• **DATA SHOWN**
'''

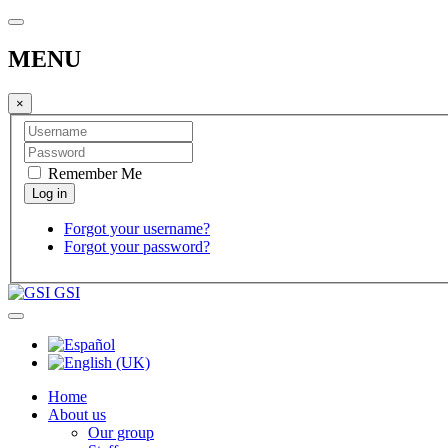
MENU
×
Remember Me
Forgot your username?
Forgot your password?
GSI
Home
About us
Our group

'''

• **TASK INSTRUCTIONS**
None of the pictures should appear; repeat the records exactly otherwise.

• **EXERCISE RESPONSE**
MENU
×
Remember Me
Forgot your username?
Forgot your password?
GSI
Home
About us
Our group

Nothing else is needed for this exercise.